= Walter E. O'Hara =

American businessman (1897–1941)

Walter Edmund O'Hara (April 20, 1897 – February 28, 1941) was an American horse racing executive who was the first President and Managing Director of the Narragansett Racing Association, which owned and operated Narragansett Park, a Thoroughbred horse track in Pawtucket, Rhode Island.

==Early life==
O'Hara was born on April 20, 1897, in Middleborough, Massachusetts. He attended public school there and then went to work for a newspaper in New Bedford, Massachusetts. He later moved to Fall River where he became involved in the textile industry. O'Hara made a fortune buying and selling textile machinery and factories.
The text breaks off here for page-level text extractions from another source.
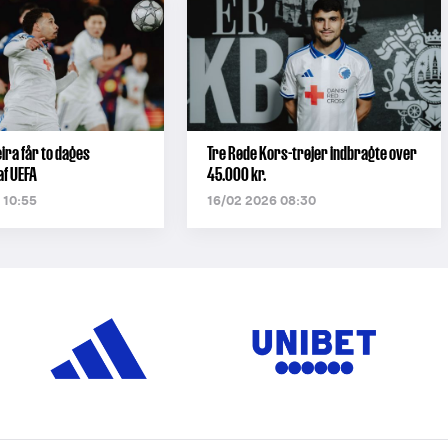
ira får to dages
Tre Røde Kors-trøjer indbragte over
f UEFA
45.000 kr.
 10:55
16/02 2026 08:30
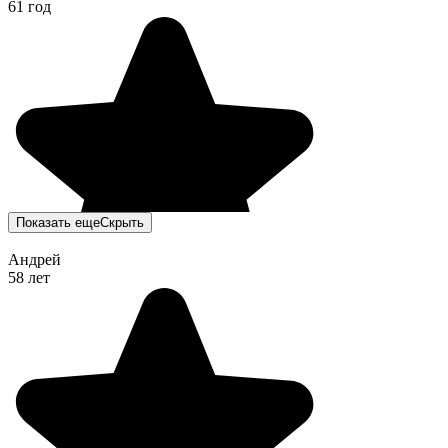
61 год
Показать еще
Скрыть
Андрей
58 лет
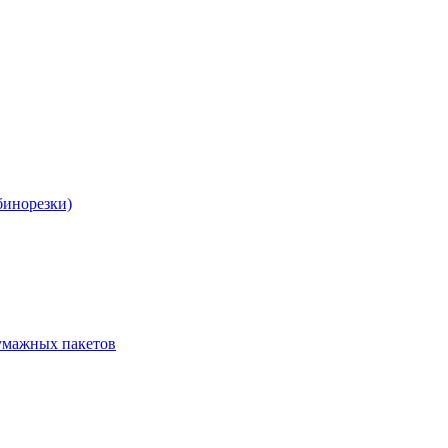
бинорезки)
бумажных пакетов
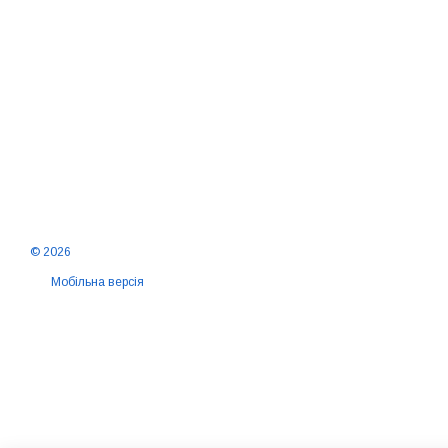
© 2026
Мобільна версія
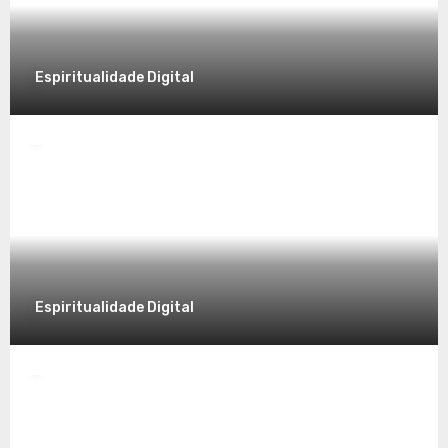
Espiritualidade Digital
Espiritualidade
Desvendando a Espiritualidade: Um
Caminho para o Autoconhecimento
7 de dezembro de 2025
Espiritualidade Digital
Espiritualidade
Explorando a Espiritualidade no Mundo
Contemporâneo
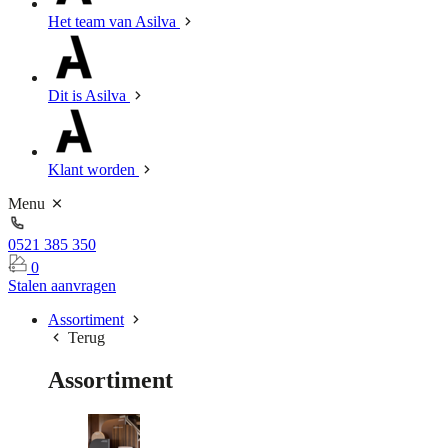
Het team van Asilva
Dit is Asilva
Klant worden
Menu
0521 385 350
0
Stalen aanvragen
Assortiment
Terug
Assortiment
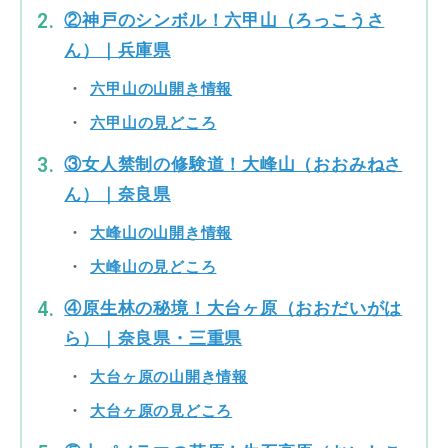
②神戸のシンボル！六甲山（ろっこうさ
ん）｜兵庫県
六甲山の山開き情報
六甲山の見どころ
③女人禁制の修験道！大峰山（おおみねさ
ん）｜奈良県
大峰山の山開き情報
大峰山の見どころ
④原生林の秘境！大台ヶ原（おおだいがは
ら）｜奈良県・三重県
大台ヶ原の山開き情報
大台ヶ原の見どころ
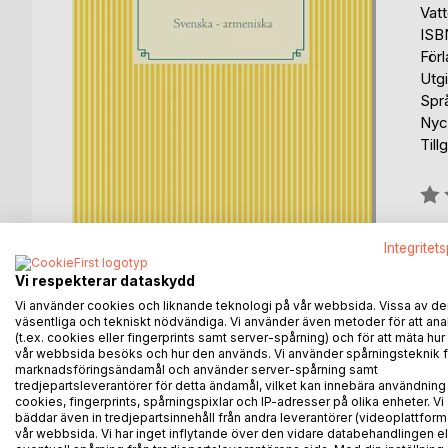
Vat
ISB
För
Utg
Spr
Nyc
Till
Bety
0%
fin
Integritet
Vi respekterar dataskydd
Vi använder cookies och liknande teknologi på vår webbsida. Vissa av de
väsentliga och tekniskt nödvändiga. Vi använder även metoder för att ana
(t.ex. cookies eller fingerprints samt server-spårning) och för att mäta hur
vår webbsida besöks och hur den används. Vi använder spårningsteknik f
BESKRIVNING
FÖRFATTARE
KOMMEN
marknadsföringsändamål och använder server-spårning samt
tredjepartsleverantörer för detta ändamål, vilket kan innebära användning
cookies, fingerprints, spårningspixlar och IP-adresser på olika enheter. Vi
Boken innehåller termer inom medicin, juridik, mi
bäddar även in tredjepartsinnehåll från andra leverantörer (videoplattform
vår webbsida. Vi har inget inflytande över den vidare databehandlingen el
socialförsäkring, språkvetenskap osv.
He gained control over a number of textile mills and controlled eleven corporations in Massachusetts, including Annawan Mills in Fall River.

In 1933, O'Hara was instrumental in bringing about an investigation of the Massachusetts State Police, which led to the resignation of Public Safety Commissioner Alfred F. Foote.

== Narragansett Park ==
After he made a fortune in the textile industry O'Hara decided to branch out into other fields. He considered purchasing the Polo Grounds and constructing a sliding roof so the New York Giants could play in bad weather. However, while on vacation in Florida, O'Hara became interested in horse racing. In 1934, the parimutuel wagering was legalized in Rhode Island and O'Hara, along with James Dooley and Archie W. Merchant, formed the Narragansett Racing Association. They purchased the What Cheer Airport in Pawtucket and constructed Narragansett Park at the cost of $1.2 million. Construction was completed in less than two months. O'Hara was chosen to serve as the track's first President and Managing Director.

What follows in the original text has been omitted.